Currently, it takes minimally 9 hours for each of 1,000 cloud nodes to process 500 GB, at a cost of US$3,000 (500 GB to 500 TB of total data). The bottleneck in this process is the input/output (IO) hardware that links data storage to the calculation node (Fig. 1). All nodes are idle for long periods, waiting for data to arrive from storage; shipping the data on a hard disk to the data storage would not resolve this bottleneck. We estimate that 1,000 cloud nodes each processing 1 petabyte (1 petabyte to 1 exabyte of total data) would take 2 years, and cost $6,000,000.
A less expensive option would be to use heterogeneous computing, in which graphics processing units (GPUs) are used to boost speed. A similar calculation shows, however, that GPUs are idle 98% of the time when processing 500 GB of data. GPU performance rapidly degrades when large volumes of data are communicated, even with state-of-the-art disk arrays. Furthermore, GPUs are vector processors that are suitable for a subset of computational problems only.

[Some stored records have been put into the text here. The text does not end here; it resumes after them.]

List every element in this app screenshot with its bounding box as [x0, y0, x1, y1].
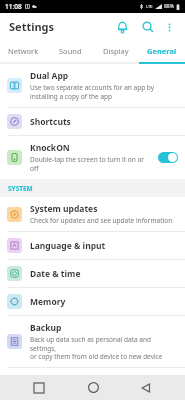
button[interactable]: Sound — [47, 40, 93, 62]
staticText: LTE — [146, 4, 153, 9]
staticText: Settings — [9, 19, 55, 34]
staticText: Check for updates and see update informa… — [30, 216, 173, 225]
staticText: System updates — [30, 203, 98, 215]
staticText: Sound — [59, 46, 82, 56]
button[interactable]: Backup — [0, 316, 185, 367]
button[interactable]: Notifications — [111, 16, 133, 38]
staticText: Language & input — [30, 240, 106, 252]
staticText: Shortcuts — [30, 116, 71, 128]
button[interactable]: Display — [93, 40, 139, 62]
staticText: Dual App — [30, 70, 69, 82]
staticText: Use two separate accounts for an app by … — [30, 83, 155, 101]
staticText: SYSTEM — [8, 184, 33, 193]
button[interactable]: Dual App — [0, 64, 185, 107]
button[interactable]: Recents — [25, 375, 53, 400]
button[interactable]: Home — [79, 375, 107, 400]
staticText: Back up data such as personal data and s… — [30, 335, 178, 361]
button[interactable]: Shortcuts — [0, 108, 185, 135]
staticText: Backup — [30, 322, 62, 334]
staticText: 11:08 — [5, 2, 22, 11]
button[interactable]: General — [139, 40, 185, 62]
staticText: Date & time — [30, 268, 81, 280]
button: SYSTEM — [0, 179, 185, 197]
button[interactable]: More options — [159, 17, 179, 37]
button[interactable]: Search — [137, 16, 159, 38]
button[interactable]: Date & time — [0, 260, 185, 287]
staticText: Display — [103, 46, 129, 56]
button[interactable]: Memory — [0, 288, 185, 315]
button[interactable]: System updates — [0, 197, 185, 231]
button[interactable]: KnockON — [0, 136, 185, 179]
button[interactable]: Back — [132, 375, 160, 400]
staticText: KnockON — [30, 142, 70, 154]
button[interactable]: KnockON toggle — [158, 152, 178, 163]
staticText: Memory — [30, 296, 66, 308]
button[interactable]: Language & input — [0, 232, 185, 259]
button[interactable]: Network — [0, 40, 47, 62]
staticText: General — [147, 46, 177, 56]
staticText: 88% — [164, 3, 174, 10]
staticText: Network — [8, 46, 39, 56]
staticText: Double-tap the screen to turn it on or o… — [30, 155, 145, 173]
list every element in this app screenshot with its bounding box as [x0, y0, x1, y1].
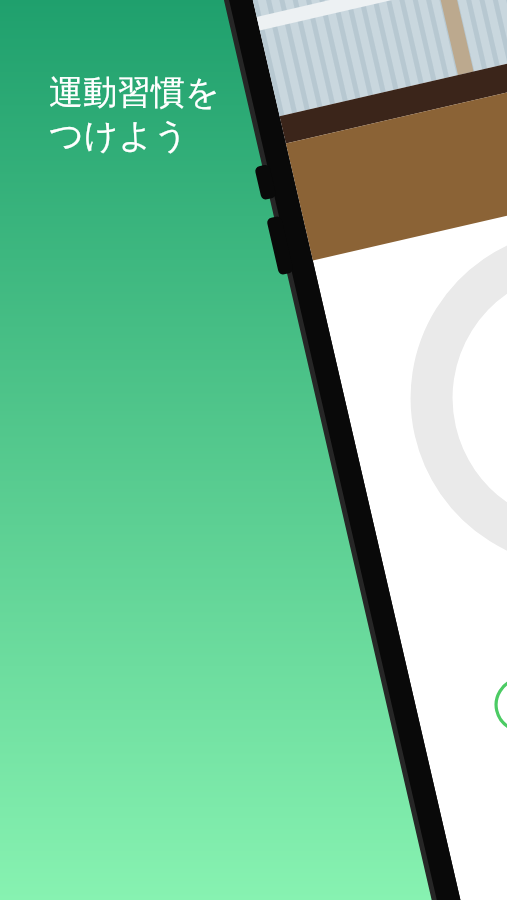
button[interactable]: リセット [414, 786, 494, 830]
button[interactable]: 開始 [428, 728, 507, 772]
staticText: つけよう [49, 114, 189, 157]
staticText: 運動習慣を [49, 71, 220, 114]
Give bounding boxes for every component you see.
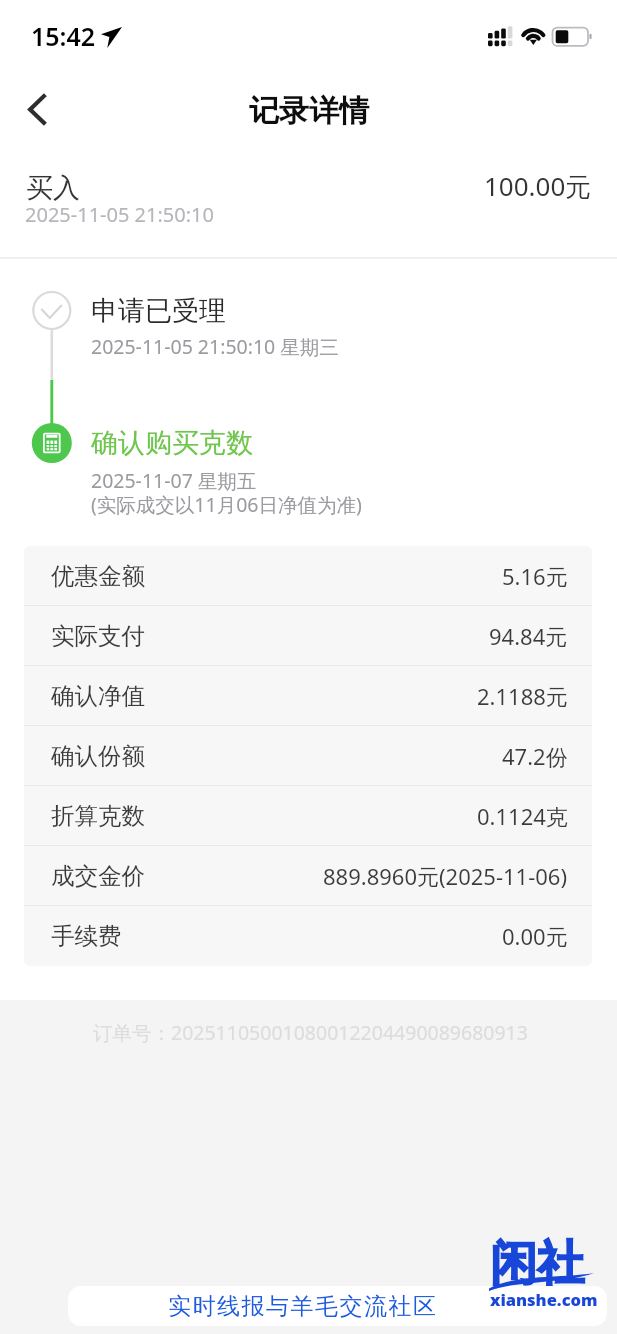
staticText: 2.1188元 bbox=[477, 681, 568, 711]
button[interactable]: Back bbox=[8, 72, 66, 146]
button[interactable]: 实际支付 bbox=[24, 606, 592, 666]
staticText: 手续费 bbox=[51, 921, 122, 951]
staticText: 实时线报与羊毛交流社区 bbox=[168, 1292, 438, 1321]
button[interactable]: 折算克数 bbox=[24, 786, 592, 846]
staticText: (实际成交以11月06日净值为准) bbox=[91, 491, 362, 518]
staticText: 成交金价 bbox=[51, 861, 145, 891]
staticText: 0.00元 bbox=[502, 921, 568, 951]
button[interactable]: 实时线报与羊毛交流社区 bbox=[68, 1286, 607, 1326]
button[interactable]: 手续费 bbox=[24, 906, 592, 966]
button[interactable]: 确认份额 bbox=[24, 726, 592, 786]
staticText: 0.1124克 bbox=[477, 801, 568, 831]
staticText: 确认份额 bbox=[51, 741, 145, 771]
staticText: 2025-11-07 星期五 bbox=[91, 467, 257, 494]
staticText: 记录详情 bbox=[249, 92, 369, 130]
staticText: 申请已受理 bbox=[91, 294, 226, 328]
staticText: 闲社 bbox=[490, 1234, 584, 1293]
staticText: 5.16元 bbox=[502, 561, 568, 591]
staticText: 确认购买克数 bbox=[91, 426, 253, 460]
staticText: 确认净值 bbox=[51, 681, 145, 711]
staticText: 2025-11-05 21:50:10 bbox=[25, 201, 214, 228]
button[interactable]: 成交金价 bbox=[24, 846, 592, 906]
staticText: 折算克数 bbox=[51, 801, 145, 831]
staticText: 2025-11-05 21:50:10 星期三 bbox=[91, 333, 339, 360]
staticText: 优惠金额 bbox=[51, 561, 145, 591]
staticText: 订单号：20251105001080012204490089680913 bbox=[93, 1019, 528, 1046]
staticText: xianshe.com bbox=[490, 1288, 598, 1310]
staticText: 买入 bbox=[26, 171, 80, 205]
staticText: 94.84元 bbox=[489, 621, 568, 651]
staticText: 47.2份 bbox=[502, 741, 568, 771]
staticText: 889.8960元(2025-11-06) bbox=[323, 861, 568, 891]
button[interactable]: 优惠金额 bbox=[24, 546, 592, 606]
button[interactable]: 确认净值 bbox=[24, 666, 592, 726]
staticText: 实际支付 bbox=[51, 621, 145, 651]
staticText: 100.00元 bbox=[484, 168, 592, 204]
staticText: 15:42 bbox=[31, 19, 96, 53]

Which is the best way forward? Computer systems that provide fast access to petabytes of data will be essential. Because high-dimensional large data sets exacerbate IO issues, the future lies in developing highly parallelized IO using the shortest possible path between storage and central processing units (CPUs). Examples of this trend are Oracle Exadata2 and IBM Netezza3, which offer parallelized exabyte analysis by providing CPUs on the storage itself. Another trend for improving speed is the integration of photonics and electronics4,5.

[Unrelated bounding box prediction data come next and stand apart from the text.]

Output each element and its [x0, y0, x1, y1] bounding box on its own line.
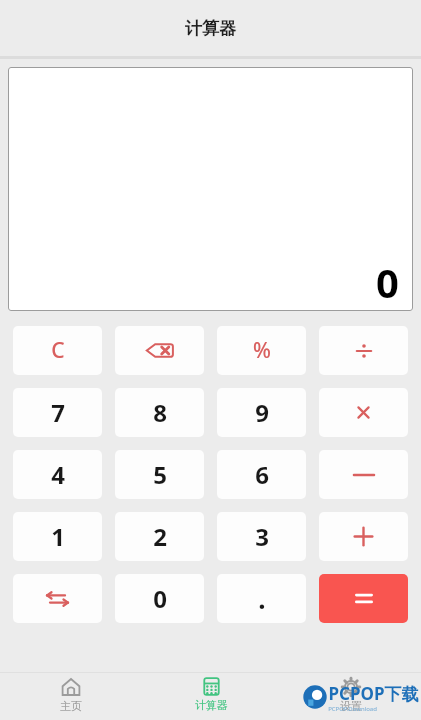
button[interactable]: 8 — [115, 388, 204, 437]
button[interactable]: C — [13, 326, 102, 375]
button[interactable]: % — [217, 326, 306, 375]
staticText: 1 — [51, 520, 65, 553]
staticText: 0 — [376, 255, 399, 309]
staticText: PCPOP下载 — [328, 682, 419, 705]
button[interactable]: 设置 — [281, 673, 421, 720]
button[interactable]: 3 — [217, 512, 306, 561]
button[interactable]: 7 — [13, 388, 102, 437]
staticText: 3 — [255, 520, 269, 553]
button[interactable]: 1 — [13, 512, 102, 561]
staticText: % — [253, 336, 271, 365]
staticText: 2 — [153, 520, 167, 553]
staticText: 4 — [51, 458, 65, 491]
button[interactable]: 6 — [217, 450, 306, 499]
staticText: 计算器 — [195, 698, 228, 712]
staticText: 7 — [51, 396, 65, 429]
button[interactable]: 5 — [115, 450, 204, 499]
staticText: 9 — [255, 396, 269, 429]
staticText: 主页 — [60, 699, 82, 713]
button[interactable]: 计算器 — [141, 673, 281, 720]
button[interactable]: Backspace — [115, 326, 204, 375]
button[interactable]: 2 — [115, 512, 204, 561]
staticText: 6 — [255, 458, 269, 491]
button[interactable]: Minus — [319, 450, 408, 499]
button[interactable]: . — [217, 574, 306, 623]
staticText: PCPOP.Download — [328, 705, 377, 713]
button[interactable]: Swap — [13, 574, 102, 623]
button[interactable]: Plus — [319, 512, 408, 561]
staticText: . — [258, 581, 266, 616]
button[interactable]: Divide — [319, 326, 408, 375]
button[interactable]: 0 — [115, 574, 204, 623]
button[interactable]: 4 — [13, 450, 102, 499]
button[interactable]: Equals — [319, 574, 408, 623]
button[interactable]: 9 — [217, 388, 306, 437]
button[interactable]: 主页 — [0, 673, 141, 720]
button[interactable]: Multiply — [319, 388, 408, 437]
staticText: 8 — [153, 396, 167, 429]
staticText: 0 — [153, 582, 167, 615]
staticText: 计算器 — [185, 18, 236, 39]
staticText: 5 — [153, 458, 167, 491]
staticText: C — [51, 336, 65, 365]
staticText: 设置 — [340, 699, 362, 713]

To fully exploit the parallelization of computation, bioinformaticians will also have to adopt new programming languages, tools and practices, because writing correct software for concurrent processing that is efficient and scalable is difficult6,7. The popular R programming language, for example, has only limited support for writing parallelized software (see, for example, Ref. 8). However, other languages9,10 can make parallel programming easier by, for example, abstracting threads11 and shared memory7.
So, not only do cloud and heterogeneous computing suffer from severe hardware bottlenecks, they also introduce (unwanted) software complexity. It is our opinion that large multi-CPU computers are the preferred choice for handling big data. Future machines will integrate CPUs, vector processors and random access memory (RAM) with parallel high-speed interconnections to optimize raw processor performance. Our calculations show that for petabyte- to exabyte-sized high-dimensional data, bioinformatics will require unprecedented fast storage and IO to perform calculations within an acceptable time frame.
References
Schadt, E. E., Linderman, M. D., Sorenson, J., Lee, L. & Nolan, G. P. Computational solutions to large-scale data management and analysis. Nature Rev. Genet. 11, 647–657 (2010).
Grancher, E. Oracle and storage IOs, explanations and experience at CERN. J. Phys. Conf. Ser. 219, 1–10 (2010).
Davidson, G. S., Boyack, K. W., Zacharski, R. A., Helmreich, S. C. & Cowie. J. R. Sandia Report SAND2006-3640: Data-centric computing with the Netezza architecture. (Sandia National Laboratories, 2006).
Vlasov, Y., Green, W. M. J. & Xia, F. High-throughput silicon nanophotonic wavelength-insensitive switch for on-chip optical networks. Nature Photon. 2, 242–246 (2008).
Reed, G. T. Silicon Photonics: The State of the Art (Wiley-Interscience, 2008).
Mattson, T., Sanders, B. & Massingill, B. Patterns for Parallel Programming (Addison-Wesley Professional, 2004).
Harris, T. et al. Transactional memory: an overview. IEEE Micro 27, 8–29 (2007).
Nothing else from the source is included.